ENQUÊTE – Contraints de délaisser la route des Balkans, les trafiquants passent par les ports de la côte est-africaine tels que Mombasa. Le transit de l’héroïne vers l’Europe et les États-Unis y affecte des populations déjà fragiles, et entretient corruption et terrorisme.
L’homme se tient immobile, le corps sec, à demi couvert de vêtements rapiécés, une seringue vide plantée dans sa main droite. Il est 8 heures du matin dans le squat d’héroïnomanes de Bombululu, situé dans un quartier populaire de Mombasa, à près de 500 km au sud-est de Nairobi, la capitale kényane.
Quelques minutes plus tôt, dans ce terrain vague où picorent chèvres et poules, une trentaine d’habitués s’affairaient autour du dealer, roulant une cigarette ou préparant une dose à s’injecter. L’agitation est retombée au fur et à mesure que la drogue se diffusait dans les corps abîmés. « L’héroïne, c’est la fin de la route, dit Mbarack, 30 ans, en doudoune malgré la chaleur. Ta première injection, tu la sens depuis ton pied jusqu’à ton cerveau.
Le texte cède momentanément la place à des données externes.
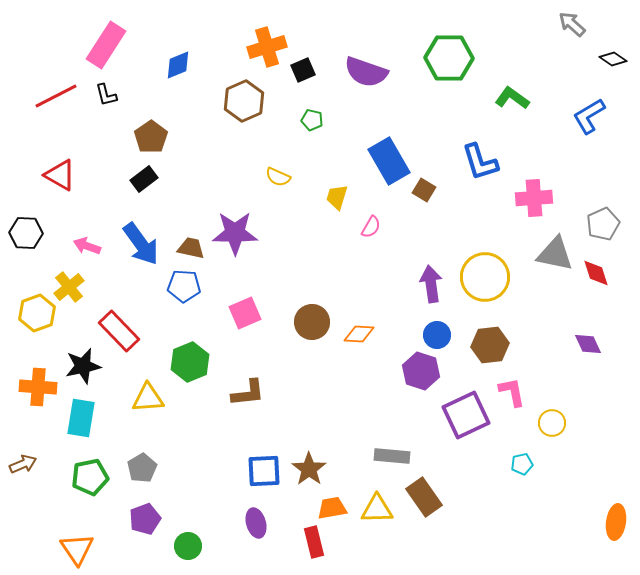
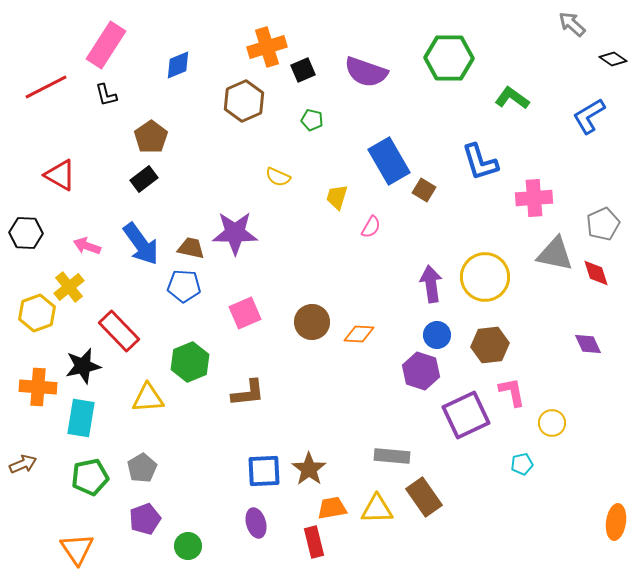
red line at (56, 96): moved 10 px left, 9 px up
Après, ça explose dans ton cœur et c’est à l’intérieur de toi pour toujours. » Le dealer reviendra cinq, six, sept fois dans la journée pour satisfaire leur demande insatiable.
L’héroïne a déferlé sur la région de Mombasa, deuxième ville du Kenya et premier port africain sur l’océan Indien, au début des années 2010. A quelques jets de pierres des plages paradisiaques et des hôtels « All inclusive » fréquentés par les touristes, les squats comme celui de Bombululu se sont multipliés. La drogue se consomme aussi à l’abri des regards, dans les maisons.
Cette poudre a harponné une population pauvre, confrontée au chômage massif et qui se sent exclue du boom économique de Nairobi, en particulier les jeunes, par ailleurs courtisés par les gangs et l’islam radical prôné par la milice des Chabab présente dans cette région musulmane frontalière de la Somalie.